Output, word for word, the line that contains "обро дар сатҳи минтақавӣ ва ҷаҳонӣ ба назар" and all lines following it to the end of the listing. Drop the pictures.
*** Opening of MATERIAL SHOWN ***
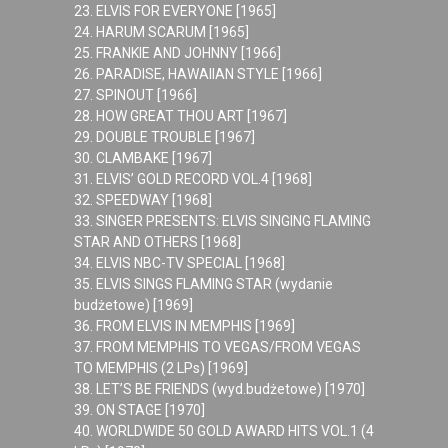
23. ELVIS FOR EVERYONE [1965]
24. HARUM SCARUM [1965]
25. FRANKIE AND JOHNNY [1966]
26. PARADISE, HAWAIIAN STYLE [1966]
27. SPINOUT [1966]
28. HOW GREAT THOU ART [1967]
29. DOUBLE TROUBLE [1967]
30. CLAMBAKE [1967]
31. ELVIS’ GOLD RECORD VOL.4 [1968]
32. SPEEDWAY [1968]
33. SINGER PRESENTS: ELVIS SINGING FLAMING
STAR AND OTHERS [1968]
34. ELVIS NBC-TV SPECIAL [1968]
35. ELVIS SINGS FLAMING STAR (wydanie
budżetowe) [1969]
36. FROM ELVIS IN MEMPHIS [1969]
37. FROM MEMPHIS TO VEGAS/FROM VEGAS
TO MEMPHIS (2 LPs) [1969]
38. LET’S BE FRIENDS (wyd.budżetowe) [1970]
39. ON STAGE [1970]
40. WORLDWIDE 50 GOLD AWARD HITS VOL.1 (4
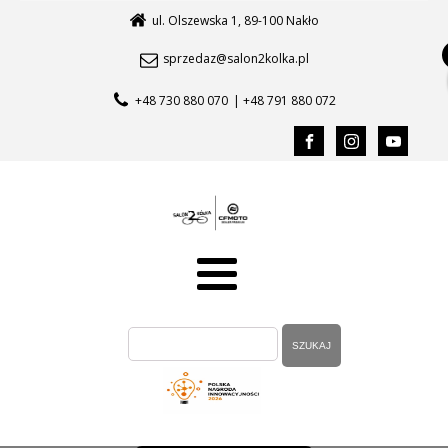
ul. Olszewska 1, 89-100 Nakło
sprzedaz@salon2kolka.pl
+48 730 880 070
| +48 791 880 072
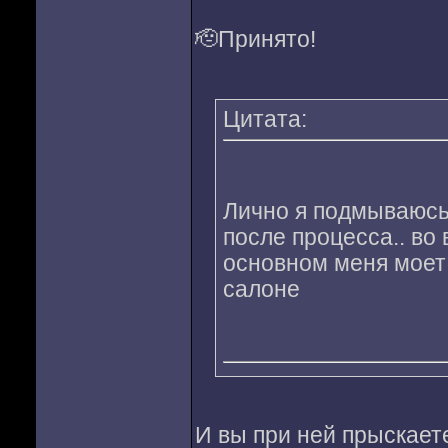
🫡Принято!
Цитата:
Лично я подмываюсь
после процесса.. во
основном меня моет 
салоне
И вы при ней прыскает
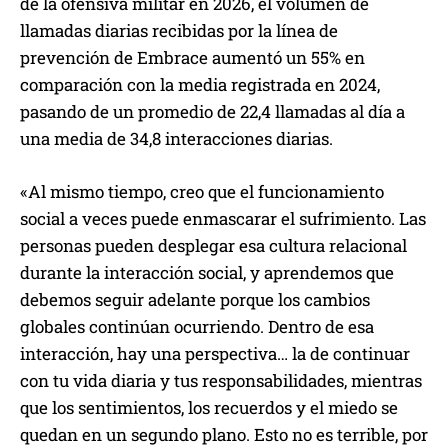
de la ofensiva militar en 2026, el volumen de
llamadas diarias recibidas por la línea de
prevención de Embrace aumentó un 55% en
comparación con la media registrada en 2024,
pasando de un promedio de 22,4 llamadas al día a
una media de 34,8 interacciones diarias.
«Al mismo tiempo, creo que el funcionamiento
social a veces puede enmascarar el sufrimiento. Las
personas pueden desplegar esa cultura relacional
durante la interacción social, y aprendemos que
debemos seguir adelante porque los cambios
globales continúan ocurriendo. Dentro de esa
interacción, hay una perspectiva… la de continuar
con tu vida diaria y tus responsabilidades, mientras
que los sentimientos, los recuerdos y el miedo se
quedan en un segundo plano. Esto no es terrible, por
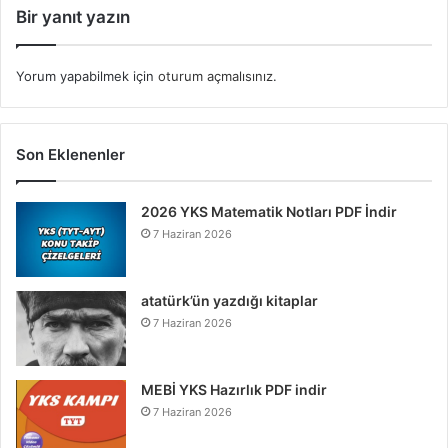
Bir yanıt yazın
Yorum yapabilmek için
oturum açmalısınız
.
Son Eklenenler
2026 YKS Matematik Notları PDF İndir
7 Haziran 2026
atatürk’ün yazdığı kitaplar
7 Haziran 2026
MEBİ YKS Hazırlık PDF indir
7 Haziran 2026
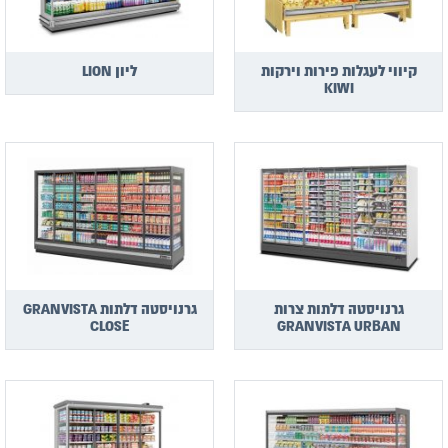
קיווי לעגלות פירות וירקות
ליון LION
KIWI
גרנויסטה דלתות צרות
גרנויסטה דלתות GRANVISTA
CLOSE
GRANVISTA URBAN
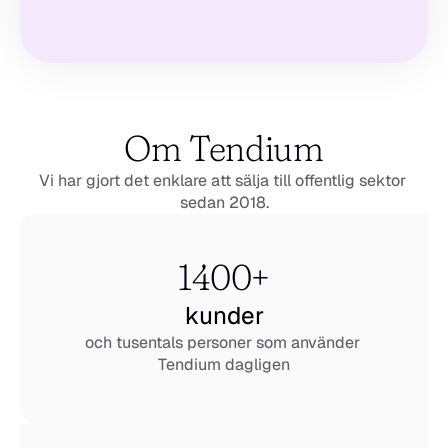
Om Tendium
Vi har gjort det enklare att sälja till offentlig sektor 
sedan 2018.
1400+
kunder
och tusentals personer som använder 
Tendium dagligen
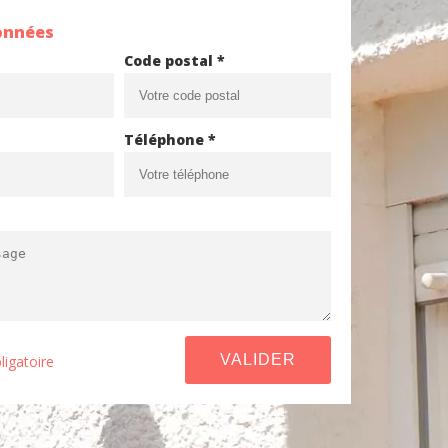
onnées
Code postal *
Téléphone *
ligatoire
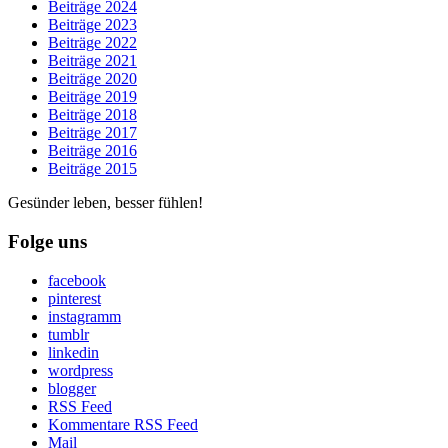
Beiträge 2024
Beiträge 2023
Beiträge 2022
Beiträge 2021
Beiträge 2020
Beiträge 2019
Beiträge 2018
Beiträge 2017
Beiträge 2016
Beiträge 2015
Gesünder leben, besser fühlen!
Folge uns
facebook
pinterest
instagramm
tumblr
linkedin
wordpress
blogger
RSS Feed
Kommentare RSS Feed
Mail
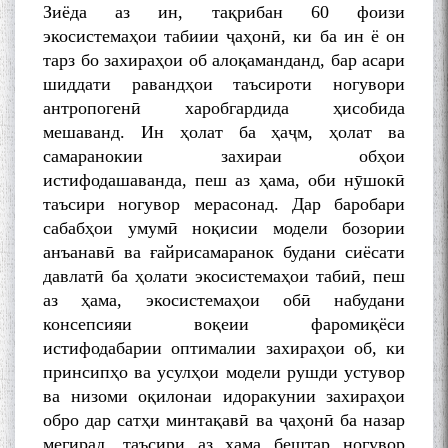
Зиёда аз ин, тақрибан 60 фоизи
экосистемаҳои табиии ҷаҳонӣ, ки ба ин ё он
тарз бо захираҳои об алоқаманданд, бар асари
шиддати равандҳои таъсироти ногувори
антропогенӣ харобгардида ҳисобида
мешаванд. Ин ҳолат ба ҳаҷм, ҳолат ва
самаранокии захираи обҳои
истифодашаванда, пеш аз ҳама, оби нӯшокӣ
таъсири ногувор мерасонад. Дар баробари
сабабҳои умумӣ ноқисии модели бозории
анъанавӣ ва ғайрисамаранок будани сиёсати
давлатӣ ба ҳолати экосистемаҳои табиӣ, пеш
аз ҳама, экосистемаҳои обӣ набудани
консепсияи воқеии фаромиқёси
истифодабарии оптималии захираҳои об, ки
принсипҳо ва усулҳои модели рушди устувор
ва низоми оқилонаи идоракунии захираҳои
обро дар сатҳи минтақавӣ ва ҷаҳонӣ ба назар
мегирад, таъсири аз ҳама бештар ногувор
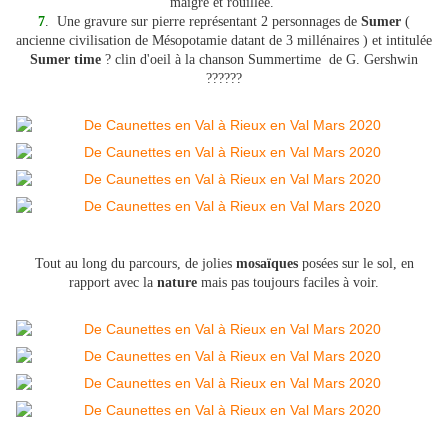
maigre et rouillée.
7
. Une gravure sur pierre représentant 2 personnages de
Sumer
(
ancienne civilisation de Mésopotamie datant de 3 millénaires ) et intitulée
Sumer time
? clin d'oeil à la chanson Summertime de G. Gershwin
??????
Tout au long du parcours, de jolies
mosaïques
posées sur le sol, en
rapport avec la
nature
mais pas toujours faciles à voir.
*** Close of MATERIAL SHOWN ***
RESULT
обро дар сатҳи минтақавӣ ва ҷаҳонӣ ба назар
мегирад, таъсири аз ҳама бештар ногувор
maigre et rouillée.
7
. Une gravure sur pierre représentant 2 personnages de
Sumer
(
ancienne civilisation de Mésopotamie datant de 3 millénaires ) et intitulée
Sumer time
? clin d'oeil à la chanson Summertime de G. Gershwin
??????
Tout au long du parcours, de jolies
mosaïques
posées sur le sol, en
rapport avec la
nature
mais pas toujours faciles à voir.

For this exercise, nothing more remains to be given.